Rail Transport

Rail transport is the conveyance of passengers and goods by means of wheeled vehicles specially designed to run along railways or railroads. Rail transport is part of the logistics chain, which facilitates international trade and economic growth in most countries.

Typical railway tracks consist of two parallel rails, normally made of steel, secured to crossbeams, termed sleepers (UK and Australia) or ties (U.S. & Canada). The sleepers maintain a constant distance between the two rails; a measurement known as the "gauge" of the track.
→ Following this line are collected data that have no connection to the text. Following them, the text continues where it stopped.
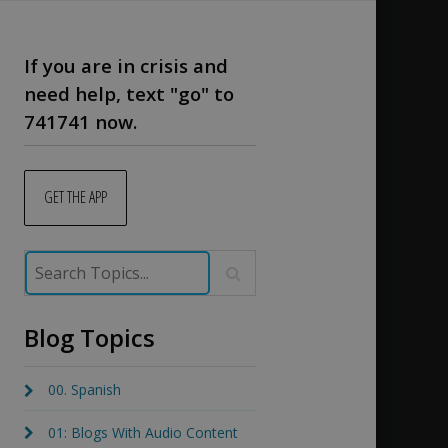
If you are in crisis and
need help, text "go" to
741741 now.
GET THE APP
Blog Topics
00. Spanish
01: Blogs With Audio Content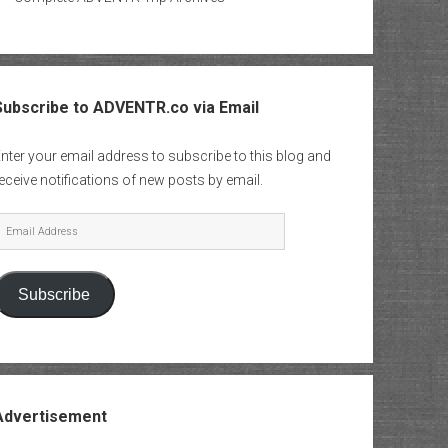
Subscribe to ADVENTR.co via Email
nter your email address to subscribe to this blog and
eceive notifications of new posts by email.
mail
Address
Subscribe
Advertisement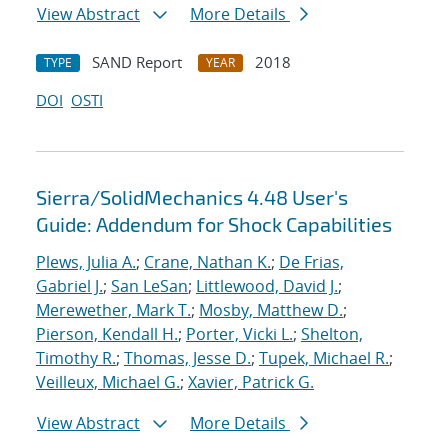
View Abstract
More Details
SAND Report
2018
TYPE
YEAR
DOI
OSTI
Sierra/SolidMechanics 4.48 User's
Guide: Addendum for Shock Capabilities
Plews, Julia A.
;
Crane, Nathan K.
;
De Frias,
Gabriel J.
;
San LeSan
;
Littlewood, David J.
;
Merewether, Mark T.
;
Mosby, Matthew D.
;
Pierson, Kendall H.
;
Porter, Vicki L.
;
Shelton,
Timothy R.
;
Thomas, Jesse D.
;
Tupek, Michael R.
;
Veilleux, Michael G.
;
Xavier, Patrick G.
View Abstract
More Details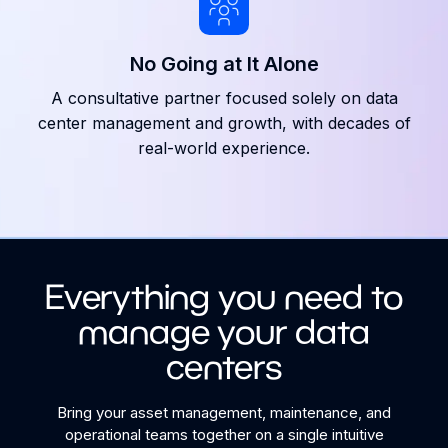
No Going at It Alone
A consultative partner focused solely on data
center management and growth, with decades of
real-world experience.
Everything you need to
manage your data
centers
Bring your asset management, maintenance, and
operational teams together on a single intuitive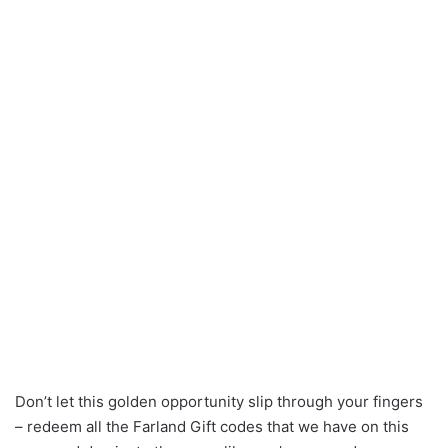
Don’t let this golden opportunity slip through your fingers
– redeem all the Farland Gift codes that we have on this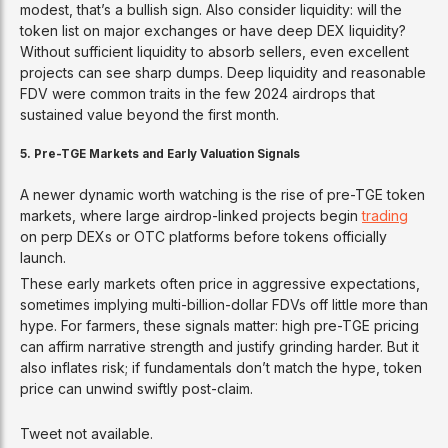
modest, that’s a bullish sign. Also consider liquidity: will the
token list on major exchanges or have deep DEX liquidity?
Without sufficient liquidity to absorb sellers, even excellent
projects can see sharp dumps. Deep liquidity and reasonable
FDV were common traits in the few 2024 airdrops that
sustained value beyond the first month.
5. Pre-TGE Markets and Early Valuation Signals
A newer dynamic worth watching is the rise of pre-TGE token
markets, where large airdrop-linked projects begin
trading
on perp DEXs or OTC platforms before tokens officially
launch.
These early markets often price in aggressive expectations,
sometimes implying multi-billion-dollar FDVs off little more than
hype. For farmers, these signals matter: high pre-TGE pricing
can affirm narrative strength and justify grinding harder. But it
also inflates risk; if fundamentals don’t match the hype, token
price can unwind swiftly post-claim.
Tweet not available.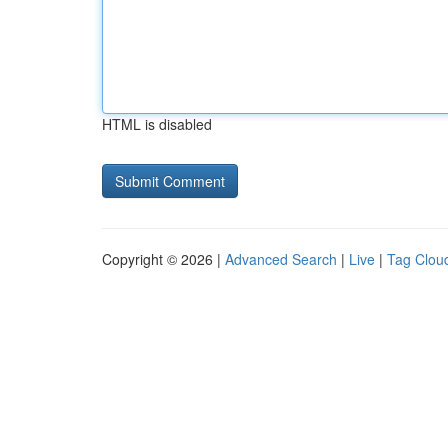
HTML is disabled
Copyright © 2026 |
Advanced Search
|
Live
|
Tag Clou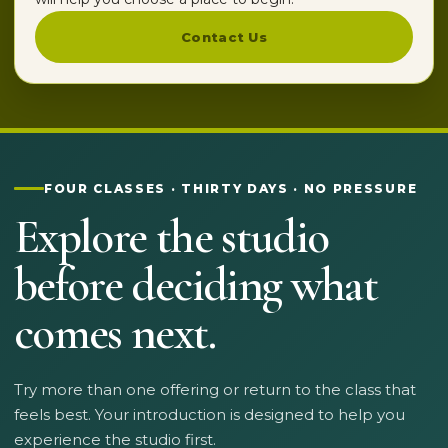
Contact Us
FOUR CLASSES · THIRTY DAYS · NO PRESSURE
Explore the studio
before deciding what
comes next.
Try more than one offering or return to the class that
feels best. Your introduction is designed to help you
experience the studio first.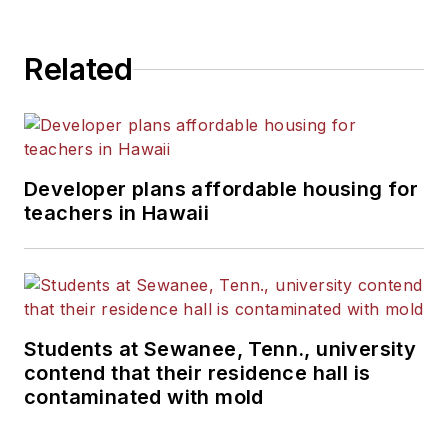
State University.
Related
Developer plans affordable housing for
teachers in Hawaii
Students at Sewanee, Tenn., university
contend that their residence hall is
contaminated with mold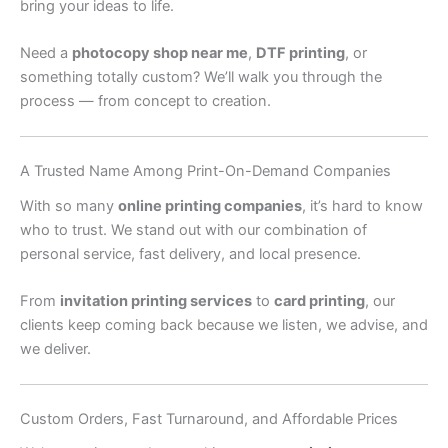
bring your ideas to life.
Need a
photocopy shop near me
,
DTF printing
, or
something totally custom? We’ll walk you through the
process — from concept to creation.
A Trusted Name Among Print-On-Demand Companies
With so many
online printing companies
, it’s hard to know
who to trust. We stand out with our combination of
personal service, fast delivery, and local presence.
From
invitation printing services
to
card printing
, our
clients keep coming back because we listen, we advise, and
we deliver.
Custom Orders, Fast Turnaround, and Affordable Prices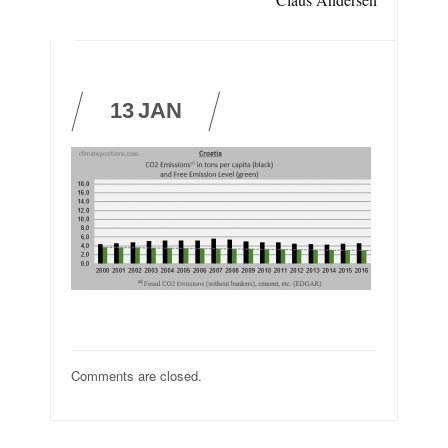
13
JAN
Comments are closed.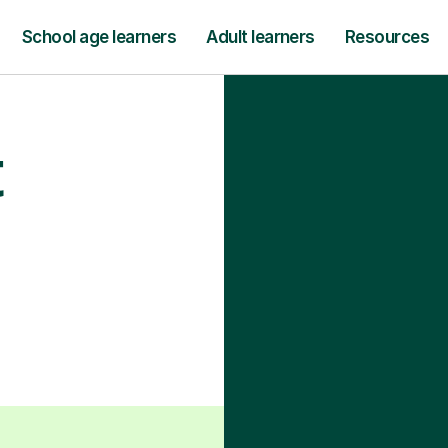
School age learners
Adult learners
Resources
t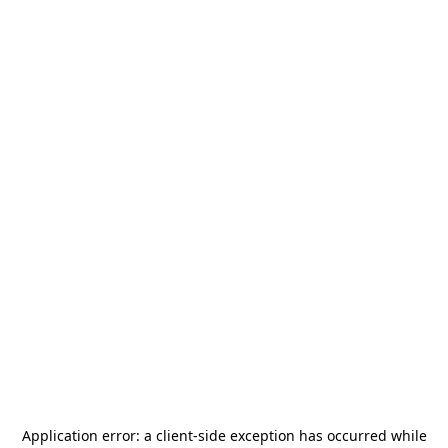
Application error: a
client
-side exception has occurred while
Rails provide smooth and hard surfaces on which the wheels of the train can roll with a minimum of friction.

Railway rolling stock, which is fitted with metal wheels, moves with low frictional resistance when compared to road vehicles.

Rail transport is an energy-efficient and capital-intensive means of mechanised land transport and is a component of logistics. Due to the various benefits, rail transport is a major form of public transport in many countries. In Asia, for example, many millions use trains as regular transport in India, China, South Korea and Japan. Indian Railways carries 14 million passengers a day, making it one of the busiest railway networks in the world. Rail transport is also widespread in European countries. By comparison, intercity rail transport in the United States is relatively scarce, although a number of major U.S. cities have heavily-used, local rail-based passenger transport systems.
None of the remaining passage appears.